In the years 774 and 993, the Earth was attacked from space.
Not by aliens, but by a natural event—and it was very, very powerful.
Whatever it was, it subtly altered the chemistry of our planet’s atmosphere, creating trace amounts of radioactive elements like chlorine-36, beryllium-10, and carbon-14. And those provide the clue to what the event was: Those isotopes are created when high-energy protons slam into our air. That means the source must have been from space.
These must have been huge waves of subatomic particles that slammed into us on those dates. Spikes in the abundances of those elements were found all over the world, including ice cores from the Arctic and Antarctic, Chinese corals, and more. Generating that many particles isn’t easy, and only extremely violent events can do it.
Several possible sources have been considered.

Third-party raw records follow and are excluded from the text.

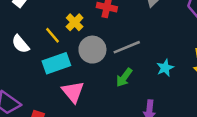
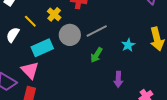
yellow line: (53, 35) -> (30, 21), moved
white semicircle: (21, 44) -> (13, 35), turned 77
pink triangle: (73, 92) -> (30, 70), moved

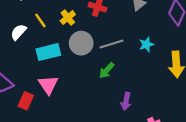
cyan star: (128, 45) -> (146, 44), moved
pink triangle: (30, 70) -> (48, 85), moved

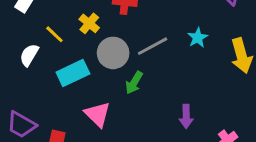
green arrow: (107, 70) -> (134, 83), moved
pink triangle: (48, 85) -> (98, 114), moved

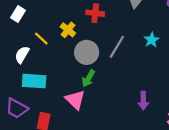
gray line: (152, 46) -> (117, 47), turned -30
cyan rectangle: (73, 73) -> (34, 81), moved, turned 30
green arrow: (134, 83) -> (88, 78), moved

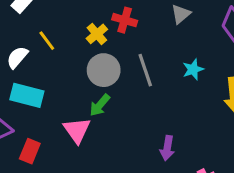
yellow cross: (68, 30) -> (97, 34), moved
gray line: (117, 47) -> (145, 70), turned -60

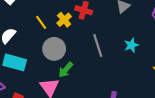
yellow line: (47, 41) -> (41, 22), moved
gray circle: (104, 70) -> (54, 49), moved

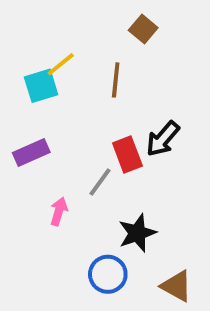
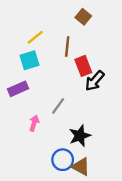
cyan square: (41, 86) -> (29, 60), moved
red rectangle: (127, 155) -> (83, 66), moved
brown triangle: (177, 286) -> (81, 167), moved

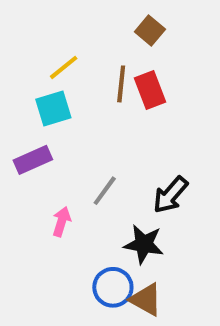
red rectangle: (83, 66) -> (150, 90), moved
black arrow: (95, 81) -> (170, 195), moved
black star: (80, 136) -> (144, 244), turned 30

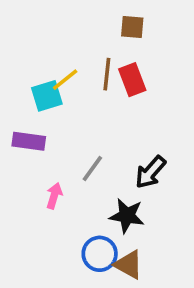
brown square: (150, 31) -> (132, 27), turned -35
yellow line: (64, 67) -> (65, 80), moved
purple rectangle: (33, 160) -> (29, 141), turned 32

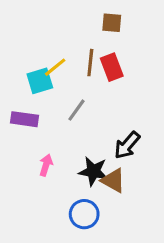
gray line: (92, 168) -> (77, 110), moved
black star: (127, 216) -> (93, 171), moved
brown triangle: (129, 265) -> (113, 180), moved

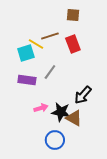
brown line: (90, 63) -> (50, 36), moved, turned 66
yellow line: (55, 67) -> (36, 44), turned 70
purple rectangle: (24, 119) -> (27, 80), moved
pink arrow: (46, 165) -> (41, 108), moved, turned 56

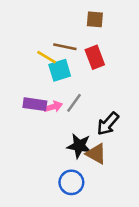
brown line: (50, 36) -> (65, 47), turned 30
cyan square: (26, 53) -> (60, 70), moved
gray line: (50, 72) -> (74, 103), moved
pink arrow: (41, 108) -> (53, 107), moved

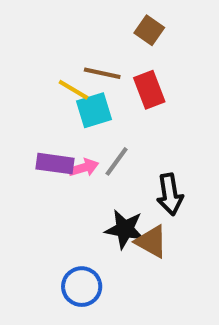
brown square: (95, 19) -> (149, 30), turned 30
black arrow: (108, 124) -> (170, 194), turned -50
blue circle: (71, 182) -> (82, 287), moved

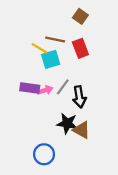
black arrow: (170, 194) -> (79, 97), moved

One candidate is that the Earth got caught in the beam from a gamma-ray burst, the mind-crushingly powerful demise of a very high mass star. I wrote about this being the possible cause of the 774 event in an earlier article. However, GRB impacts don’t usually create 10Be due to the detailed physics of the blast, so that makes a GRB as the source shaky. Plus, they’re very rare events, so having two happen in as many centuries is extremely unlikely (I didn’t know about the 993 event when I wrote that article, or else I would’ve been a lot more likely to wonder about other sources).
New research studying the amounts of these radioactive materials in ice cores points to a different culprit, one I wouldn’t have thought possible: the Sun.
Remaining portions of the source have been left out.